%%

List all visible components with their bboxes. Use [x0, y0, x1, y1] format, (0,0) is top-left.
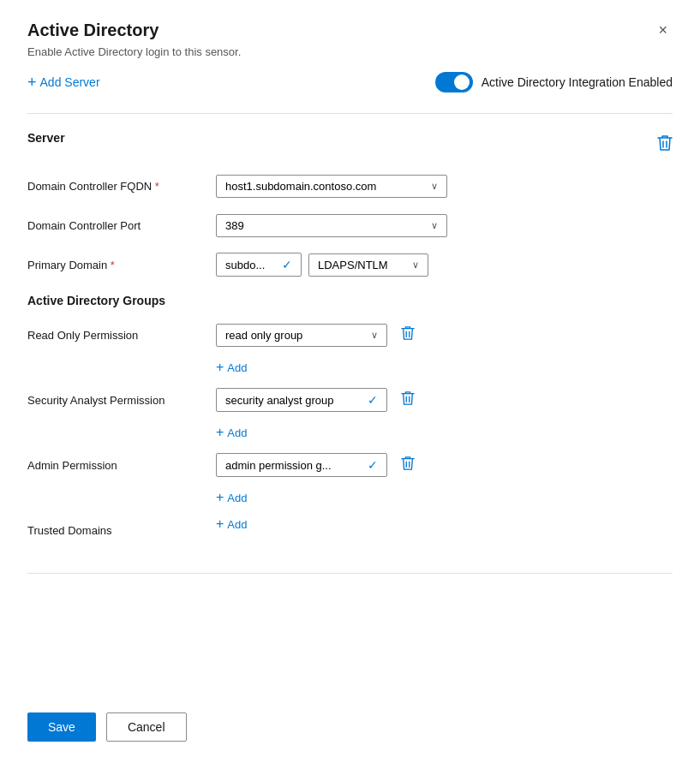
read-only-controls: read only group ∨: [216, 324, 673, 347]
admin-permission-group: Admin Permission admin permission g... ✓: [27, 451, 673, 504]
security-analyst-add-label: Add: [227, 426, 247, 439]
bottom-divider: [27, 573, 673, 574]
checkmark-icon: ✓: [282, 258, 292, 271]
chevron-down-icon: ∨: [412, 259, 419, 271]
domain-controller-port-row: Domain Controller Port 389 ∨: [27, 212, 673, 239]
add-server-button[interactable]: + Add Server: [27, 75, 100, 90]
top-bar: + Add Server Active Directory Integratio…: [27, 72, 673, 92]
read-only-group-value: read only group: [225, 329, 302, 342]
read-only-permission-group: Read Only Permission read only group ∨: [27, 321, 673, 374]
toggle-thumb: [454, 75, 470, 90]
domain-controller-fqdn-label: Domain Controller FQDN *: [27, 180, 216, 193]
toggle-track: [435, 72, 473, 92]
primary-domain-controls: subdo... ✓ LDAPS/NTLM ∨: [216, 253, 673, 277]
active-directory-dialog: Active Directory × Enable Active Directo…: [0, 0, 700, 769]
plus-icon: +: [216, 491, 224, 504]
chevron-down-icon: ∨: [371, 330, 378, 341]
primary-domain-value: subdo...: [225, 259, 265, 271]
primary-domain-row: Primary Domain * subdo... ✓ LDAPS/NTLM ∨: [27, 251, 673, 278]
admin-row: Admin Permission admin permission g... ✓: [27, 451, 673, 479]
server-delete-button[interactable]: [657, 134, 673, 155]
admin-group-value: admin permission g...: [225, 459, 332, 472]
admin-controls: admin permission g... ✓: [216, 453, 673, 477]
cancel-button[interactable]: Cancel: [106, 712, 187, 742]
security-analyst-group-value: security analyst group: [225, 394, 333, 407]
admin-label: Admin Permission: [27, 459, 216, 472]
server-header: Server: [27, 131, 673, 158]
chevron-down-icon: ∨: [431, 220, 438, 231]
toggle-area: Active Directory Integration Enabled: [435, 72, 673, 92]
admin-add-label: Add: [227, 492, 247, 504]
chevron-down-icon: ∨: [431, 181, 438, 192]
trusted-domains-controls: + Add: [216, 517, 673, 543]
plus-icon: +: [27, 75, 37, 90]
admin-add-button[interactable]: + Add: [216, 491, 247, 504]
read-only-row: Read Only Permission read only group ∨: [27, 321, 673, 349]
dialog-subtitle: Enable Active Directory login to this se…: [27, 45, 673, 58]
trusted-domains-add-label: Add: [227, 518, 247, 531]
ldap-value: LDAPS/NTLM: [318, 259, 388, 271]
footer: Save Cancel: [27, 685, 673, 742]
domain-controller-port-controls: 389 ∨: [216, 214, 673, 237]
checkmark-icon: ✓: [368, 393, 378, 407]
security-analyst-select[interactable]: security analyst group ✓: [216, 388, 387, 412]
security-analyst-controls: security analyst group ✓: [216, 388, 673, 412]
admin-delete-button[interactable]: [401, 456, 415, 474]
trusted-domains-row: Trusted Domains + Add: [27, 516, 673, 544]
primary-domain-label: Primary Domain *: [27, 259, 216, 271]
dialog-header: Active Directory ×: [27, 21, 673, 40]
plus-icon: +: [216, 426, 224, 439]
security-analyst-label: Security Analyst Permission: [27, 394, 216, 407]
trusted-domains-add-button[interactable]: + Add: [216, 517, 247, 531]
required-star: *: [155, 180, 159, 193]
domain-controller-port-value: 389: [225, 219, 244, 232]
domain-controller-port-select[interactable]: 389 ∨: [216, 214, 447, 237]
read-only-add-label: Add: [227, 361, 247, 374]
integration-label: Active Directory Integration Enabled: [482, 75, 673, 89]
read-only-delete-button[interactable]: [401, 325, 415, 344]
security-analyst-delete-button[interactable]: [401, 390, 415, 409]
primary-domain-select[interactable]: subdo... ✓: [216, 253, 302, 277]
domain-controller-fqdn-select[interactable]: host1.subdomain.contoso.com ∨: [216, 175, 447, 198]
domain-controller-fqdn-value: host1.subdomain.contoso.com: [225, 180, 376, 193]
read-only-select[interactable]: read only group ∨: [216, 324, 387, 347]
ad-groups-label: Active Directory Groups: [27, 294, 673, 307]
close-button[interactable]: ×: [653, 21, 673, 39]
security-analyst-row: Security Analyst Permission security ana…: [27, 386, 673, 414]
domain-controller-fqdn-controls: host1.subdomain.contoso.com ∨: [216, 175, 673, 198]
plus-icon: +: [216, 517, 224, 531]
domain-controller-fqdn-row: Domain Controller FQDN * host1.subdomain…: [27, 172, 673, 200]
ldap-select[interactable]: LDAPS/NTLM ∨: [308, 253, 428, 277]
admin-select[interactable]: admin permission g... ✓: [216, 453, 387, 477]
read-only-add-button[interactable]: + Add: [216, 361, 247, 374]
domain-controller-port-label: Domain Controller Port: [27, 219, 216, 232]
security-analyst-add-button[interactable]: + Add: [216, 426, 247, 439]
trusted-domains-label: Trusted Domains: [27, 524, 216, 537]
required-star-2: *: [111, 259, 115, 271]
add-server-label: Add Server: [40, 75, 100, 89]
integration-toggle[interactable]: [435, 72, 473, 92]
top-divider: [27, 113, 673, 114]
dialog-title: Active Directory: [27, 21, 159, 40]
plus-icon: +: [216, 361, 224, 374]
read-only-label: Read Only Permission: [27, 329, 216, 342]
checkmark-icon: ✓: [368, 458, 378, 472]
security-analyst-permission-group: Security Analyst Permission security ana…: [27, 386, 673, 439]
save-button[interactable]: Save: [27, 712, 96, 742]
server-section-label: Server: [27, 131, 65, 145]
ad-groups-section: Active Directory Groups Read Only Permis…: [27, 294, 673, 556]
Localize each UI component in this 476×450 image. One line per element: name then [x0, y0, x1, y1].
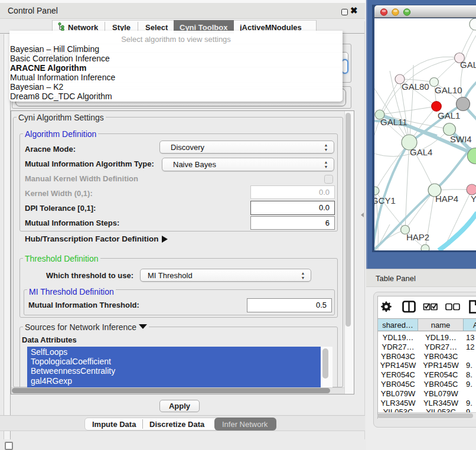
- svg-text:HAP4: HAP4: [435, 194, 458, 204]
- svg-text:GCY1: GCY1: [374, 195, 396, 206]
- svg-text:GAL10: GAL10: [435, 85, 462, 95]
- svg-text:GAL4: GAL4: [410, 147, 432, 157]
- svg-text:HAP2: HAP2: [406, 232, 429, 242]
- svg-text:YJ: YJ: [471, 194, 476, 204]
- svg-text:GAL1: GAL1: [438, 110, 460, 120]
- svg-text:GAL7: GAL7: [460, 60, 476, 70]
- svg-text:SWI4: SWI4: [450, 134, 472, 144]
- svg-text:GAL80: GAL80: [402, 81, 429, 92]
- svg-text:GAL11: GAL11: [380, 117, 407, 127]
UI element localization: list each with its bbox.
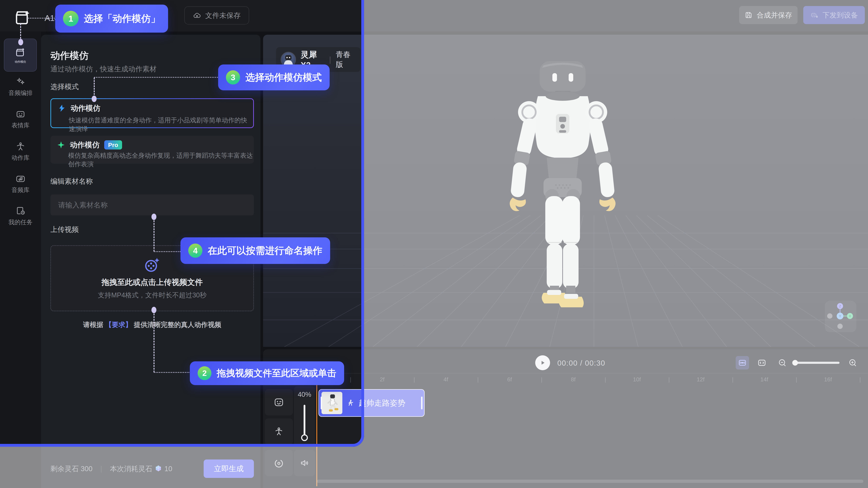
mode-title: 动作模仿: [70, 140, 100, 150]
mode-desc: 模仿复杂高精度高动态全身动作复现，适用于舞蹈功夫等丰富表达创作表演: [68, 151, 254, 169]
clip-right-handle[interactable]: [421, 397, 423, 409]
material-name-input[interactable]: [51, 195, 254, 216]
ruler-tick: [541, 377, 542, 382]
step-number-badge: 1: [63, 11, 79, 26]
timeline-horizontal-scrollbar[interactable]: [317, 480, 863, 483]
ruler-tick: [796, 377, 797, 382]
connector-line: [20, 23, 21, 41]
lightning-icon: [58, 104, 66, 113]
fit-clip-icon: [738, 358, 747, 367]
ruler-label: 6f: [507, 376, 512, 383]
sidebar-item-expression-library[interactable]: 表情库: [0, 109, 41, 130]
step-text: 在此可以按需进行命名操作: [208, 244, 322, 257]
gem-icon: [154, 465, 162, 472]
footer-divider: |: [100, 465, 102, 473]
mode-card-pro[interactable]: 动作模仿 Pro 模仿复杂高精度高动态全身动作复现，适用于舞蹈功夫等丰富表达创作…: [51, 136, 254, 164]
floppy-icon: [745, 11, 752, 19]
intensity-value: 40%: [294, 391, 315, 398]
step-number-badge: 2: [198, 366, 211, 380]
intensity-slider-track[interactable]: [304, 405, 305, 438]
ruler-label: 12f: [697, 376, 705, 383]
requirement-link[interactable]: 【要求】: [105, 321, 132, 328]
star-sparkle-icon: [57, 141, 65, 149]
deploy-to-device-button[interactable]: 下发到设备: [803, 6, 865, 24]
ruler-label: 14f: [761, 376, 768, 383]
zoom-out-icon: [778, 358, 787, 367]
connector-line: [154, 251, 181, 252]
chip-divider: |: [329, 55, 331, 64]
robot-edition-badge: 青春版: [336, 50, 356, 69]
ruler-tick: [733, 377, 733, 382]
task-list-icon: [16, 206, 26, 216]
generate-button[interactable]: 立即生成: [204, 459, 254, 478]
volume-button[interactable]: [294, 450, 315, 476]
generate-footer: 剩余灵石 300 | 本次消耗灵石 10 立即生成: [51, 459, 254, 478]
note-suffix: 提供清晰完整的真人动作视频: [134, 321, 221, 328]
timeline-panel: [263, 349, 868, 488]
dial-icon: [274, 458, 284, 468]
cloud-x-icon: [193, 11, 201, 20]
timeline-zoom-slider[interactable]: [793, 362, 839, 364]
tutorial-step-1: 1 选择「动作模仿」: [55, 5, 168, 33]
ruler-label: 16f: [824, 376, 832, 383]
sidebar-item-my-tasks[interactable]: 我的任务: [0, 206, 41, 226]
motion-clip[interactable]: 超帅走路姿势: [318, 389, 425, 417]
time-display: 00:00 / 00:30: [557, 359, 605, 367]
panel-subtitle: 通过动作模仿，快速生成动作素材: [51, 64, 157, 74]
ruler-tick: [414, 377, 414, 382]
tutorial-step-3: 3 选择动作模仿模式: [218, 64, 330, 90]
mode-title: 动作模仿: [71, 103, 100, 113]
sidebar-item-motion-library[interactable]: 动作库: [0, 141, 41, 162]
intensity-slider-handle[interactable]: [301, 434, 308, 441]
pro-badge: Pro: [104, 140, 122, 149]
clip-name: 超帅走路姿势: [359, 398, 405, 408]
upload-subtitle: 支持MP4格式，文件时长不超过30秒: [98, 291, 207, 300]
music-library-icon: [16, 174, 26, 184]
axis-gizmo-icon: Z Y X: [825, 301, 856, 332]
connector-line: [27, 18, 55, 19]
ruler-label: 4f: [443, 376, 448, 383]
save-button[interactable]: 合成并保存: [739, 6, 798, 24]
humanoid-robot: [494, 61, 632, 316]
zoom-in-button[interactable]: [846, 356, 860, 370]
robot-face-icon: [16, 109, 26, 119]
ruler-label: 10f: [633, 376, 641, 383]
connector-dot: [151, 307, 156, 313]
connector-line: [94, 77, 218, 78]
audio-track-button[interactable]: [265, 450, 293, 476]
expression-track-button[interactable]: [265, 389, 293, 415]
connector-line: [154, 314, 154, 372]
sidebar-item-audio-library[interactable]: 音频库: [0, 174, 41, 194]
ruler-label: 8f: [571, 376, 576, 383]
ruler-label: 2f: [380, 376, 385, 383]
tutorial-step-2: 2 拖拽视频文件至此区域或单击: [190, 361, 344, 385]
zoom-slider-handle[interactable]: [792, 360, 798, 366]
mode-card-standard[interactable]: 动作模仿 快速模仿普通难度的全身动作，适用于小品戏剧等简单动作的快速演绎: [51, 98, 254, 128]
sidebar-item-audio-arrange[interactable]: 音频编排: [0, 77, 41, 97]
robot-download-icon: [810, 11, 818, 19]
step-text: 选择「动作模仿」: [84, 12, 160, 25]
step-number-badge: 3: [226, 70, 240, 85]
timeline-divider: [263, 373, 868, 374]
sidebar-item-label: 音频编排: [8, 89, 33, 97]
timeline-playhead[interactable]: [316, 374, 317, 486]
connector-line: [154, 220, 154, 252]
cost-gems-label: 本次消耗灵石: [110, 464, 152, 473]
motion-track-button[interactable]: [265, 419, 293, 444]
axis-z-label: Z: [839, 304, 841, 308]
connector-dot: [18, 39, 23, 45]
cost-gems-value: 10: [164, 465, 172, 473]
step-number-badge: 4: [188, 243, 203, 258]
clip-left-handle[interactable]: [320, 397, 322, 409]
person-icon: [16, 141, 26, 152]
save-label: 合成并保存: [757, 10, 792, 20]
file-unsaved-status[interactable]: 文件未保存: [184, 6, 249, 24]
expand-horizontal-button[interactable]: [755, 356, 769, 370]
step-text: 选择动作模仿模式: [245, 71, 322, 84]
play-button[interactable]: [535, 355, 550, 370]
play-icon: [539, 360, 546, 366]
auto-fit-toggle[interactable]: [736, 356, 749, 370]
sidebar-item-label: 我的任务: [8, 218, 33, 226]
zoom-out-button[interactable]: [776, 356, 789, 370]
sidebar: [0, 31, 41, 488]
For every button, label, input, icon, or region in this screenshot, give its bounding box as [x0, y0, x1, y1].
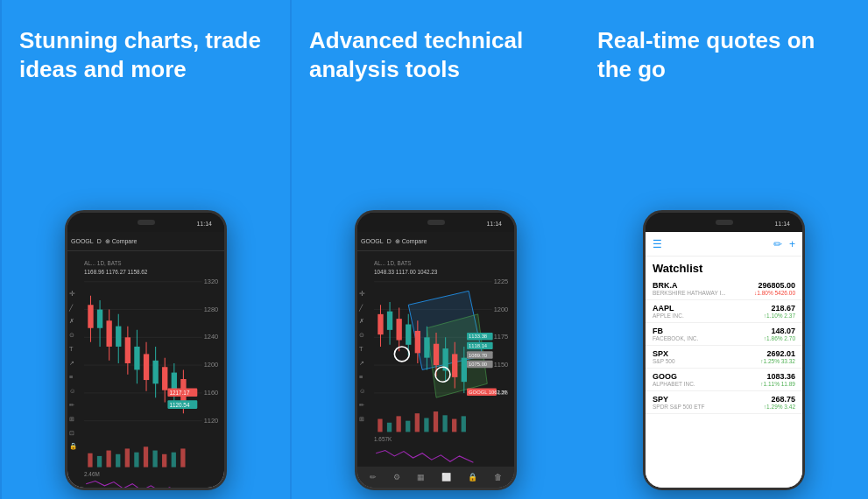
stock-price: 148.07	[771, 327, 795, 335]
ticker-symbol: SPX	[653, 349, 675, 358]
add-icon[interactable]: +	[789, 238, 795, 250]
stock-price: 268.75	[771, 395, 795, 404]
svg-text:1217.17: 1217.17	[170, 390, 190, 396]
ticker-info: GOOG ALPHABET INC.	[653, 372, 695, 387]
price-info: 2692.01 ↑1.25% 33.32	[760, 349, 795, 364]
price-change: ↑1.25% 33.32	[760, 358, 795, 364]
list-item[interactable]: BRK.A BERKSHIRE HATHAWAY I... 296805.00 …	[646, 278, 802, 300]
svg-rect-49	[172, 453, 176, 467]
svg-rect-120	[452, 419, 456, 432]
svg-text:1150: 1150	[494, 361, 508, 369]
camera-notch-1	[138, 220, 155, 225]
svg-text:2.46M: 2.46M	[84, 471, 100, 477]
svg-text:1160: 1160	[204, 389, 218, 397]
svg-rect-47	[152, 451, 157, 467]
svg-text:≡: ≡	[359, 373, 363, 381]
list-item[interactable]: SPX S&P 500 2692.01 ↑1.25% 33.32	[646, 346, 802, 369]
svg-rect-19	[106, 320, 111, 347]
svg-rect-29	[152, 361, 158, 383]
svg-text:1240: 1240	[204, 333, 218, 341]
ticker-info: SPY SPDR S&P 500 ETF	[653, 395, 705, 410]
ticker-info: SPX S&P 500	[653, 349, 675, 364]
phone-wrapper-1: 11:14 GOOGL D ⊕ Compare	[19, 99, 272, 490]
svg-rect-46	[144, 446, 148, 467]
price-change: ↑1.86% 2.70	[764, 335, 795, 341]
svg-rect-43	[116, 454, 120, 467]
tool-pencil[interactable]: ✏	[370, 473, 377, 481]
chart-tf-2: D	[387, 238, 392, 244]
list-item[interactable]: FB FACEBOOK, INC. 148.07 ↑1.86% 2.70	[646, 323, 802, 346]
svg-text:✛: ✛	[69, 289, 75, 298]
svg-rect-17	[97, 310, 102, 328]
phone-top-bar-2: 11:14	[357, 213, 514, 232]
chart-toolbar-1: GOOGL D ⊕ Compare	[67, 232, 224, 251]
phone-3: 11:14 ☰ ✏ + Watchlist	[643, 210, 805, 490]
svg-text:✗: ✗	[69, 317, 74, 325]
ticker-symbol: AAPL	[653, 304, 684, 313]
company-name: SPDR S&P 500 ETF	[653, 404, 705, 410]
svg-rect-31	[162, 367, 167, 390]
panel-analysis: Advanced technical analysis tools 11:14 …	[292, 0, 580, 499]
svg-rect-45	[134, 453, 138, 467]
menu-icon[interactable]: ☰	[653, 238, 662, 250]
phone-screen-1: GOOGL D ⊕ Compare 1320	[67, 232, 224, 488]
svg-text:⊞: ⊞	[359, 415, 364, 423]
svg-text:✏: ✏	[359, 401, 364, 409]
ticker-symbol: GOOG	[653, 372, 695, 381]
tool-trash[interactable]: 🗑	[494, 473, 502, 481]
svg-rect-93	[434, 344, 439, 365]
tool-rect[interactable]: ⬜	[441, 473, 451, 481]
chart-screen-2: GOOGL D ⊕ Compare 1225 1200	[357, 232, 514, 488]
price-change: ↓1.80% 5426.00	[754, 290, 795, 296]
chart-svg-2: 1225 1200 1175 1150 1125 AL... 1D, BATS …	[357, 251, 514, 488]
svg-rect-116	[415, 413, 420, 432]
svg-text:☺: ☺	[359, 387, 366, 395]
company-name: BERKSHIRE HATHAWAY I...	[653, 290, 726, 296]
chart-ticker-1: GOOGL	[71, 238, 94, 244]
phone-top-bar-3: 11:14	[646, 213, 802, 232]
svg-text:☺: ☺	[69, 387, 76, 395]
svg-text:✗: ✗	[359, 317, 364, 325]
list-item[interactable]: SPY SPDR S&P 500 ETF 268.75 ↑1.29% 3.42	[646, 391, 802, 414]
chart-bottom-toolbar[interactable]: ✏ ⚙ ▦ ⬜ 🔒 🗑	[357, 467, 514, 488]
svg-rect-113	[387, 423, 392, 432]
svg-text:1175: 1175	[494, 333, 508, 341]
ticker-info: AAPL APPLE INC.	[653, 304, 684, 319]
tool-layers[interactable]: ▦	[417, 473, 425, 481]
price-change: ↑1.29% 3.42	[764, 404, 795, 410]
phone-2: 11:14 GOOGL D ⊕ Compare	[355, 210, 517, 490]
tool-lock[interactable]: 🔒	[468, 473, 477, 481]
company-name: APPLE INC.	[653, 313, 684, 319]
phone-wrapper-3: 11:14 ☰ ✏ + Watchlist	[597, 99, 850, 490]
phone-screen-2: GOOGL D ⊕ Compare 1225 1200	[357, 232, 514, 488]
svg-rect-97	[452, 354, 457, 376]
svg-text:1200: 1200	[494, 306, 508, 313]
svg-rect-121	[462, 416, 466, 432]
tool-settings[interactable]: ⚙	[393, 473, 400, 481]
price-info: 148.07 ↑1.86% 2.70	[764, 327, 795, 341]
chart-ticker-2: GOOGL	[361, 238, 384, 244]
price-info: 268.75 ↑1.29% 3.42	[764, 395, 795, 410]
edit-icon[interactable]: ✏	[773, 238, 782, 250]
svg-rect-50	[180, 448, 185, 467]
svg-rect-48	[162, 454, 166, 467]
stock-price: 218.67	[771, 304, 795, 313]
stock-price: 2692.01	[766, 349, 795, 358]
svg-rect-40	[88, 453, 92, 467]
svg-rect-41	[97, 456, 102, 467]
list-item[interactable]: GOOG ALPHABET INC. 1083.36 ↑1.11% 11.89	[646, 369, 802, 391]
phone-screen-3: ☰ ✏ + Watchlist BRK.A BERKSHIRE HATHAWAY…	[646, 232, 802, 488]
svg-rect-112	[378, 419, 382, 432]
svg-text:AL... 1D, BATS: AL... 1D, BATS	[374, 260, 412, 266]
list-item[interactable]: AAPL APPLE INC. 218.67 ↑1.10% 2.37	[646, 300, 802, 323]
svg-rect-91	[424, 337, 429, 357]
svg-point-100	[394, 347, 409, 362]
phone-top-bar-1: 11:14	[67, 213, 224, 232]
svg-rect-99	[462, 358, 467, 383]
svg-text:1120.54: 1120.54	[170, 402, 190, 408]
ticker-symbol: BRK.A	[653, 281, 726, 290]
watchlist-header: ☰ ✏ +	[646, 232, 802, 257]
svg-text:1133.38: 1133.38	[469, 334, 487, 339]
watchlist-actions: ✏ +	[773, 238, 795, 250]
ticker-info: BRK.A BERKSHIRE HATHAWAY I...	[653, 281, 726, 296]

%%

== Task description ==
Find the number of lines above that hold the word "company", then write that number by itself.

== Task response ==
3